Une vue des brasseries du Cameroun | © MAPIO

Cette entreprise paie plus de 300 milliards d’impôts et taxes par an dans les caisses de l’Etat.

Les Brasseries du Cameroun (Sabc) et ses filiales sont le troisième contributeur aux recettes fiscales de l’Etat Camerounais, après la Sonara et la Société nationale des hydrocarbures (SNH). Elles paient plus de 300 milliards de FCFA d’impôts et taxes au trésor public. « Notre volonté d’accompagner l’Etat à assumer ses missions régaliennes est une manifestation quotidienne de notre citoyenneté.

C’est l’expression de l’engagement du groupe Castel qui a investi ces cinq dernières années au Cameroun plus de 162 milliards de francs CFA afin de moderniser ses installations, augmenter ses capacités de production et améliorer les conditions de travail du personnel », indique l’entreprise. Sur une bouteille de Castel 65cl vendue à 600 FCFA, TTC à un fidèle consommateur, c’est au total 291 FCFA d’impôts et diverses taxes (TVA, droits d’accise, PSA, Impôts sur les sociétés, droits de douanes, etc.) qui sont prélevés et qui vont directement dans les caisses de l’Etat et l’administration en général, soit 49 % du prix de vente conseillé.

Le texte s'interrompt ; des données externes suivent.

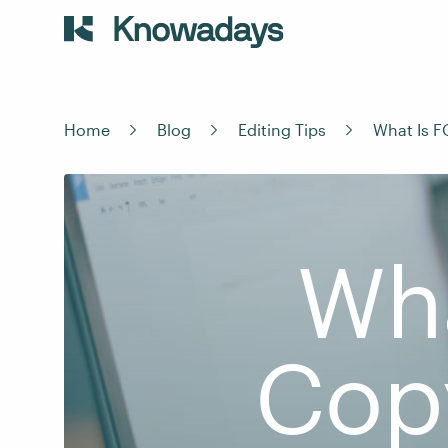
Home
Blog
Editing Tips
What Is F
Wha
Cop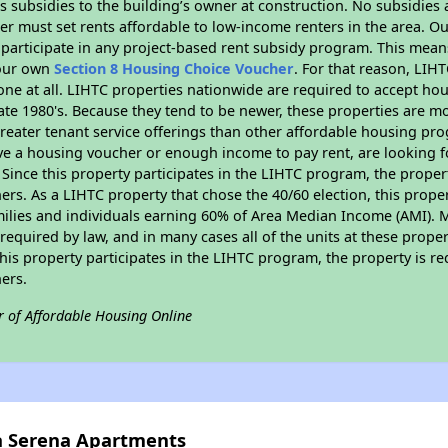
 subsidies to the building’s owner at construction. No subsidies a
er must set rents affordable to low-income renters in the area. O
participate in any project-based rent subsidy program. This mea
your own
Section 8 Housing Choice Voucher
. For that reason, LIH
none at all. LIHTC properties nationwide are required to accept h
 late 1980's. Because they tend to be newer, these properties are mo
reater tenant service offerings than other affordable housing pr
ave a housing voucher or enough income to pay rent, are looking f
. Since this property participates in the LIHTC program, the proper
s. As a LIHTC property that chose the 40/60 election, this propert
amilies and individuals earning 60% of Area Median Income (AMI). 
required by law, and in many cases all of the units at these proper
his property participates in the LIHTC program, the property is re
ers.
r of Affordable Housing Online
la Serena Apartments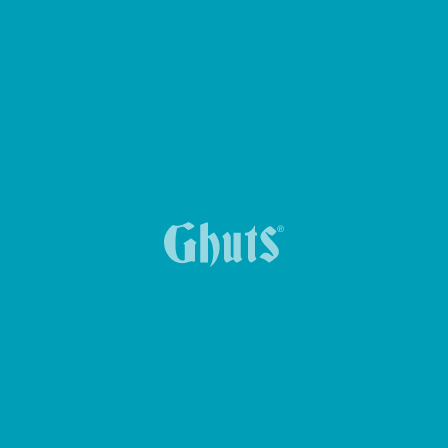
Ghuts School
Ghuts Plain Colors
Ghuts Dreamy
Acessórios
Ghuts Travel
Ghuts Travel
Ghuts X Wunderland
Ghuts X Wunderland
Ghuts Timeless.01
Ghuts Timeless.01
POR MODELO
Mochilas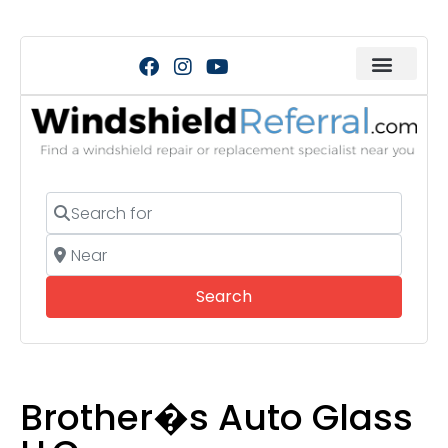
Search for
Near
Search
Search
Brother�s Auto Glass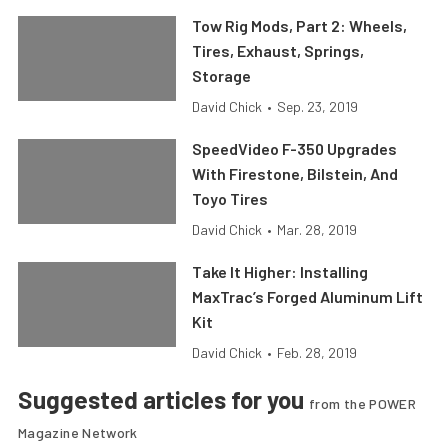
Tow Rig Mods, Part 2: Wheels,
Tires, Exhaust, Springs,
Storage
David Chick
•
Sep. 23, 2019
SpeedVideo F-350 Upgrades
With Firestone, Bilstein, And
Toyo Tires
David Chick
•
Mar. 28, 2019
Take It Higher: Installing
MaxTrac’s Forged Aluminum Lift
Kit
David Chick
•
Feb. 28, 2019
Suggested articles for you
from the POWER
Magazine Network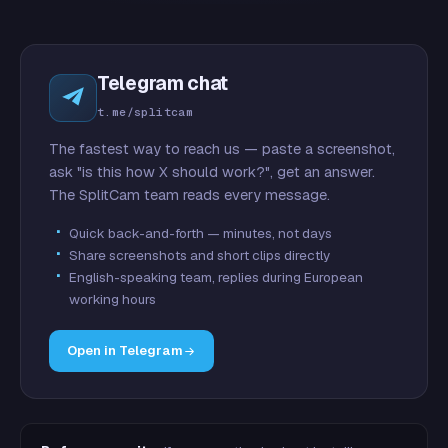
Telegram chat
t.me/splitcam
The fastest way to reach us — paste a screenshot,
ask "is this how X should work?", get an answer.
The SplitCam team reads every message.
Quick back-and-forth — minutes, not days
Share screenshots and short clips directly
English-speaking team, replies during European
working hours
Open in Telegram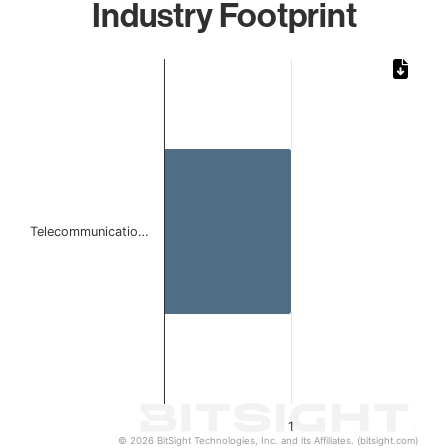
Industry Footprint
Chart
Bar chart with 1 bar.
The chart has 1 X axis displaying categories.
The chart has 1 Y axis displaying values. Data ranges from 
Telecommunicatio…
1
© 2026 BitSight Technologies, Inc. and its Affiliates. (bitsight.com)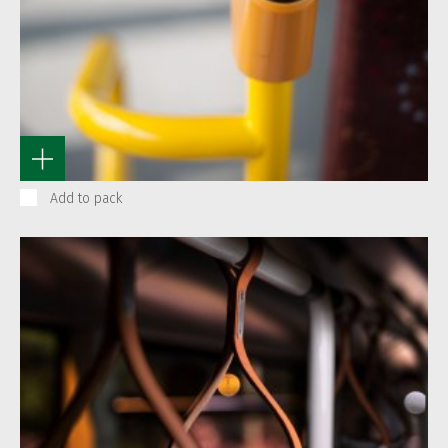
Add to pack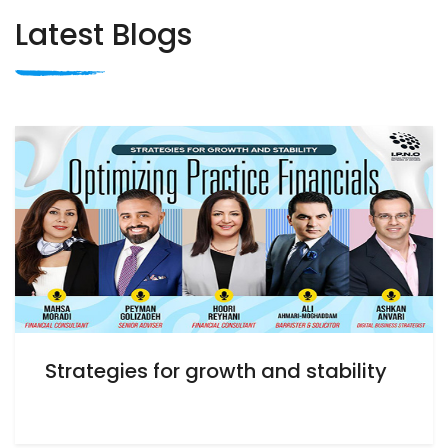
Latest Blogs
Strategies for growth and stability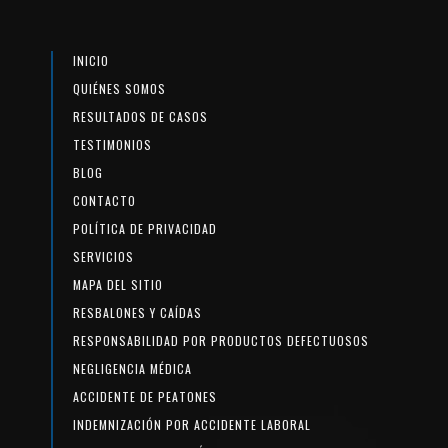
INICIO
QUIÉNES SOMOS
RESULTADOS DE CASOS
TESTIMONIOS
BLOG
CONTACTO
POLÍTICA DE PRIVACIDAD
SERVICIOS
MAPA DEL SITIO
RESBALONES Y CAÍDAS
RESPONSABILIDAD POR PRODUCTOS DEFECTUOSOS
NEGLIGENCIA MÉDICA
ACCIDENTE DE PEATONES
INDEMNIZACIÓN POR ACCIDENTE LABORAL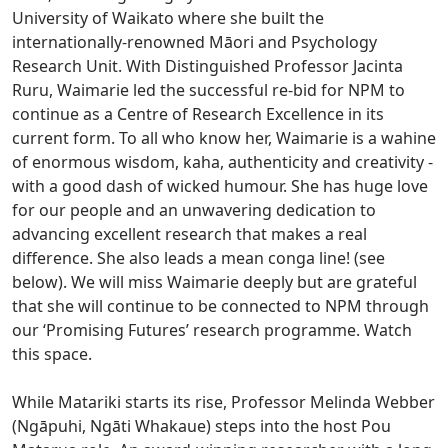
University of Waikato where she built the
internationally-renowned Māori and Psychology
Research Unit. With Distinguished Professor Jacinta
Ruru, Waimarie led the successful re-bid for NPM to
continue as a Centre of Research Excellence in its
current form. To all who know her, Waimarie is a wahine
of enormous wisdom, kaha, authenticity and creativity -
with a good dash of wicked humour. She has huge love
for our people and an unwavering dedication to
advancing excellent research that makes a real
difference. She also leads a mean conga line! (see
below). We will miss Waimarie deeply but are grateful
that she will continue to be connected to NPM through
our ‘Promising Futures’ research programme. Watch
this space.
While Matariki starts its rise, Professor Melinda Webber
(Ngāpuhi, Ngāti Whakaue) steps into the host Pou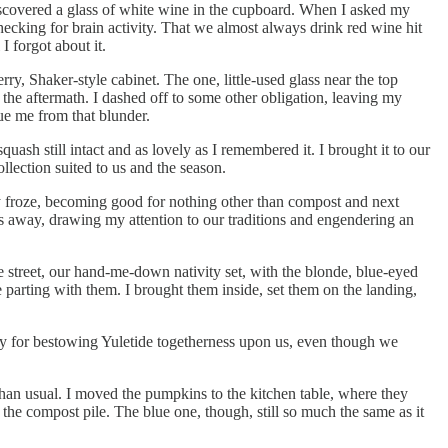
scovered a glass of white wine in the cupboard. When I asked my
ecking for brain activity. That we almost always drink red wine hit
 forgot about it.
ry, Shaker-style cabinet. The one, little-used glass near the top
 the aftermath. I dashed off to some other obligation, leaving my
ue me from that blunder.
ash still intact and as lovely as I remembered it. I brought it to our
llection suited to us and the season.
y froze, becoming good for nothing other than compost and next
s away, drawing my attention to our traditions and engendering an
he street, our hand-me-down nativity set, with the blonde, blue-eyed
 parting with them. I brought them inside, set them on the landing,
y for bestowing Yuletide togetherness upon us, even though we
han usual. I moved the pumpkins to the kitchen table, where they
o the compost pile. The blue one, though, still so much the same as it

Ces quelques chiffres illustrent la place de l’entreprise au sein de l’appareil étatique et montrent à quel point l’apport des Brasseries du Cameroun est important pour le budget du Cameroun. Aujourd’hui et malgré les menaces qui pèsent sur son activité du fait de la contrebande avec l’entrée massive des boissons sur le territoire et de manière frauduleuse, l’engagement de la Sabc est d’aller encore plus loin pour rafraîchir la vie des populations et créer davantage de sensations nouvelles.

Pour cela elle compte sur le soutien constant et l’appui du gouvernement pour nous aider à réaliser cet objectif qui nous tient à cœur. A travers le projet « Halcomi » (Halte au Commerce Illicite), le ministère des Finances par le biais de la Direction Générale des Douanes a montré sa détermination à densifier et à systématiser l’application des mesures de lutte contre la contrebande et la contrefaçon.

Les exemples de collaboration fructueuse avec l’administration sont nombreux et participent à l’amélioration de la construction du partenariat permanent public privé que nous voulons toujours gagnant/gagnant.